Task goal
Among the records below, how many lines contain "support"? State the number and nothing more.

(Dataset entries)
####################

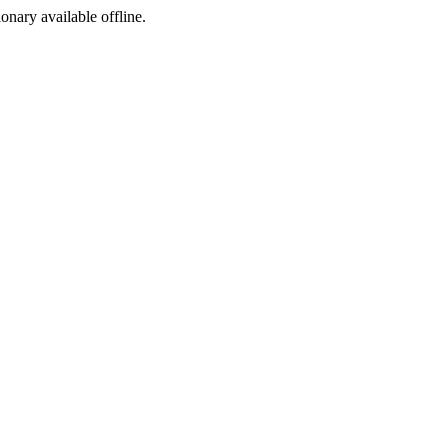
ionary available offline.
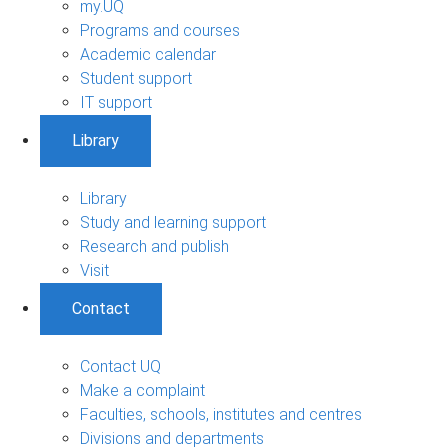
my.UQ
Programs and courses
Academic calendar
Student support
IT support
Library
Library
Study and learning support
Research and publish
Visit
Contact
Contact UQ
Make a complaint
Faculties, schools, institutes and centres
Divisions and departments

####################

Task output
3